Downtime, no matter what the cause, is becoming less acceptable to organizations of all sizes. Clearly, technology exists that can eliminate it. But with the reduction or elimination of downtime, the associated costs – when compared to once-per-night backups – increase. That means the trick in eliminating downtime is identifying which applications or data sets in your environment cannot experience downtime and then selecting a cost-effective solution that meets the goal of eliminating downtime. In turn, IT creates an enterprise where critical applications and services are always available no matter what threats impact the data center.

Understanding Your Four Zero-Downtime Options

Generally there are four types of protection options available to organizations. Each offers differing degrees of availability.

  • The Backup Process: The first is the traditional, and well known, backup process. It typically runs once-per-night and attempts to capture all new data or changes in existing data since the last backup from the previous night.
  • Snapshot-based replication: These are replication processes, typically built into a storage system, that leverage a snapshot process to identify data to copy to a remote site. A snapshot is a virtual view of a volume or file system from a particular point in time. After taking a snapshot, users can update the original volume or file system but the snapshot software preserves the view of that volume from when it took the snapshot. It does this by preserving original copies of any blocks that change after that point in time. Most organizations take snapshots at a range of 30 minutes to four hours.
  • Active replication: These are typically stand-alone software solutions that replicate data to a remote site as users change or add data at the primary site. Since this solution is software-based, it can, in near real-time, replicate from any storage system to another storage system – including the cloud. The only risk of data loss is the data that is “on the wire,” when a failure occurs.
  • Synchronous mirroring: Makes sure writes are written to two different locations at the exact same time. It is less a common method but worth mentioning. With this option, changed or new data is written simultaneously to two storage arrays and is not considered complete until an acknowledgment is received from both arrays. While providing the ultimate in downtime reduction, it is also the most expensive and the most vulnerable. Synchronous mirroring requires a very high speed (and expensive) connection between locations and an almost identical storage system. Because of the requirement of an acknowledgement from the second site, the distance between the primary and secondary site must be relatively short. That means the likelihood of both the primary and secondary site getting caught in the same disaster is high. Finally, synchronous mirroring almost certainly eliminates the use of the cloud due to latency concerns.

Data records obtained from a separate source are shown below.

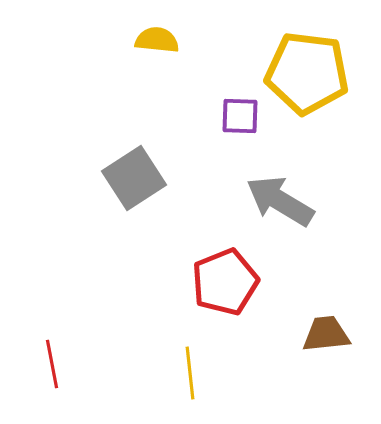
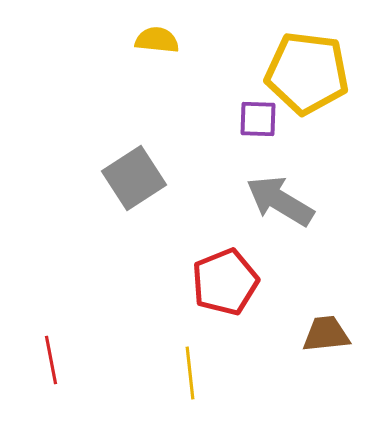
purple square: moved 18 px right, 3 px down
red line: moved 1 px left, 4 px up
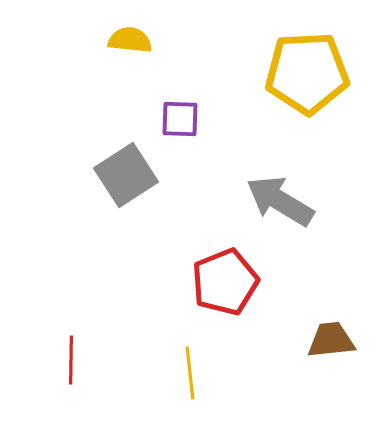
yellow semicircle: moved 27 px left
yellow pentagon: rotated 10 degrees counterclockwise
purple square: moved 78 px left
gray square: moved 8 px left, 3 px up
brown trapezoid: moved 5 px right, 6 px down
red line: moved 20 px right; rotated 12 degrees clockwise
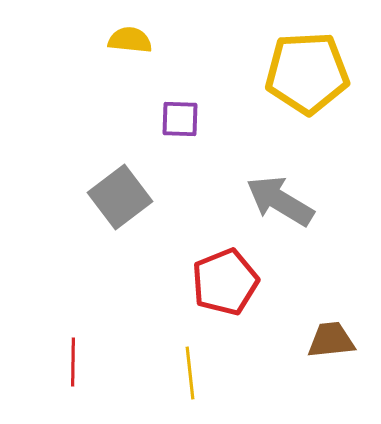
gray square: moved 6 px left, 22 px down; rotated 4 degrees counterclockwise
red line: moved 2 px right, 2 px down
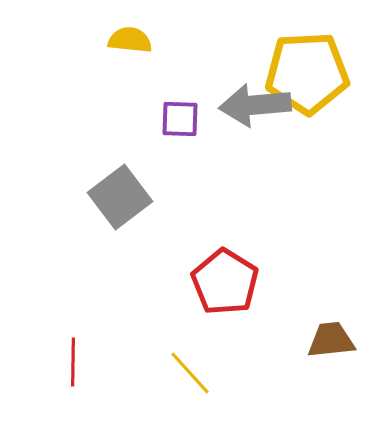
gray arrow: moved 25 px left, 96 px up; rotated 36 degrees counterclockwise
red pentagon: rotated 18 degrees counterclockwise
yellow line: rotated 36 degrees counterclockwise
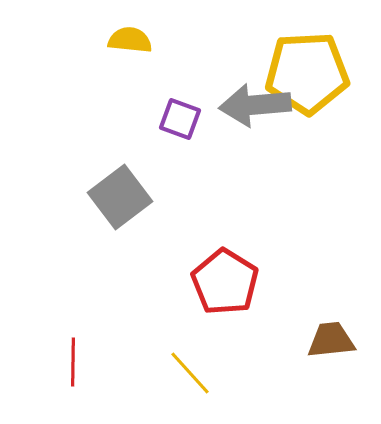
purple square: rotated 18 degrees clockwise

The type of protection process impacts how close the organization can get to high availability. For example, the typical backup job will potentially lose 24 hours of data. A snapshot-based replication process will typically lose an hour or more of data. But an active data replication process may only lose a few seconds to a few minutes of data, which for most organizations meets the high availability standard. Synchronous mirroring also meets the high availability requirement but again cost issues tend to severely limit its use.

How Recovery Time Impacts High Availability

The second component of a high availability strategy is time to recovery: How long it will take the application or data set to be moved or transformed from its protected format to a usable format. This is often called the Recovery Time Objective (RTO). A backup job may take many hours to restore data from backup storage to production storage. Snapshot and replication jobs typically store data in its native format, assuming these jobs are occurring to production suitable storage, then restart of the application should take only a few minutes.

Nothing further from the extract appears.